#### TASK STATEMENT
The output should be all lines of the entries below in which the word "images" occurs.
○ ○ ○ ○ ○
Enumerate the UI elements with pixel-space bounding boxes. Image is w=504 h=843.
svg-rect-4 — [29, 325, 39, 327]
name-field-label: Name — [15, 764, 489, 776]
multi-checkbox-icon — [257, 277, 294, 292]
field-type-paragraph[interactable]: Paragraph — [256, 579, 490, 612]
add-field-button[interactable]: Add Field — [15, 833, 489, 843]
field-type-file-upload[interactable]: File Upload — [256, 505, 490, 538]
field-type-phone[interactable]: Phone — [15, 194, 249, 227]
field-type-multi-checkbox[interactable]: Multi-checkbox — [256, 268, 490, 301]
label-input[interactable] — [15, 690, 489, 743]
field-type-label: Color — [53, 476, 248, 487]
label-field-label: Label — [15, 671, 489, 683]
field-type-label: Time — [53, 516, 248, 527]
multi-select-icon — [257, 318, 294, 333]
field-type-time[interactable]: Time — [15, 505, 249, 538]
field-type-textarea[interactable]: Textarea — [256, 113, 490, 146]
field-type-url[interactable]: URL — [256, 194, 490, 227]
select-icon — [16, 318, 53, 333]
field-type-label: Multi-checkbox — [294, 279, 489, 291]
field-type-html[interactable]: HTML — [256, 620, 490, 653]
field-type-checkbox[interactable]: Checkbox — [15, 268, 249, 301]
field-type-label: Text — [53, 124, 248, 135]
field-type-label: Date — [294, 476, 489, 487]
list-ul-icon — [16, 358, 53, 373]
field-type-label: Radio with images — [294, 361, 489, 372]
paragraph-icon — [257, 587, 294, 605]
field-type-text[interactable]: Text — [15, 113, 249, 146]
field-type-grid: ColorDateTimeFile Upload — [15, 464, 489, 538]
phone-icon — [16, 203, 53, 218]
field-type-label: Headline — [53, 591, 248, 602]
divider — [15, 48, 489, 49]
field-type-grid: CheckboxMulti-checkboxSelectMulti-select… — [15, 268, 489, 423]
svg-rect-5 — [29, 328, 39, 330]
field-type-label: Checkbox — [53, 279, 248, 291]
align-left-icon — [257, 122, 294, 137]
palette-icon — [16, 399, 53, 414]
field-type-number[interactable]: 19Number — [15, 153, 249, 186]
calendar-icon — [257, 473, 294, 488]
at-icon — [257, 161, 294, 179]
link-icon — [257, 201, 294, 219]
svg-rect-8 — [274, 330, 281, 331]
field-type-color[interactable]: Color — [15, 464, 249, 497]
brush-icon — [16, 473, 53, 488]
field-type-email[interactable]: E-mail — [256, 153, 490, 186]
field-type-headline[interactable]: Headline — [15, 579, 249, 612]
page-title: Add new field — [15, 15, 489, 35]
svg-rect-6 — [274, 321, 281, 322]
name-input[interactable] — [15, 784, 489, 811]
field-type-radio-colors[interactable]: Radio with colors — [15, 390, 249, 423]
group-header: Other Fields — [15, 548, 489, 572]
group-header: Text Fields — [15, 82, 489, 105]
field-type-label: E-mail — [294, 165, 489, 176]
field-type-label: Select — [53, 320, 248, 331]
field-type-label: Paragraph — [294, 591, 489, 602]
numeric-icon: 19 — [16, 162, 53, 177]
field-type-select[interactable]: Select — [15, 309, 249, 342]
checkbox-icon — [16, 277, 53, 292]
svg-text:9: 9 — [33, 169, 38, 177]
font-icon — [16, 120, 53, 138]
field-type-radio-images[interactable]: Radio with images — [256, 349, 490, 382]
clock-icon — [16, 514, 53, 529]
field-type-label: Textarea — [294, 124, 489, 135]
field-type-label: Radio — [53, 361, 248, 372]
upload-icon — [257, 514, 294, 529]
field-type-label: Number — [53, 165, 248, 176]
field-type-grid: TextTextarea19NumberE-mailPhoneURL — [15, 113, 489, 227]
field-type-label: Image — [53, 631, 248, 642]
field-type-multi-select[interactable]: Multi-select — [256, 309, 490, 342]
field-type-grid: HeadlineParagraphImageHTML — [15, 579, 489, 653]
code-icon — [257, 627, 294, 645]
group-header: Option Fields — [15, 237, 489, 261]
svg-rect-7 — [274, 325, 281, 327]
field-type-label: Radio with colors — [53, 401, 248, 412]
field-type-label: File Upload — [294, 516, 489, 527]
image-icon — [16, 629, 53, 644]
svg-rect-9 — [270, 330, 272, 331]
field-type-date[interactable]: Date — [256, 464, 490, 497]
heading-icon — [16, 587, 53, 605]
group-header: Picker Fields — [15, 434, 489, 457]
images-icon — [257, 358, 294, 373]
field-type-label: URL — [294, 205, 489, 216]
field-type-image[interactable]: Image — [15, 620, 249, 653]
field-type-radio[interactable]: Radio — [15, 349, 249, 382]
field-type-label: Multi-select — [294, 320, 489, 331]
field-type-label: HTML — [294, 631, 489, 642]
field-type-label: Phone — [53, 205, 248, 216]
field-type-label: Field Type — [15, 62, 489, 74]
○ ○ ○ ○ ○
#### RESULT
field-type-label: Radio with images — [294, 361, 489, 372]
field-type-radio-images[interactable]: Radio with images — [256, 349, 490, 382]
images-icon — [257, 358, 294, 373]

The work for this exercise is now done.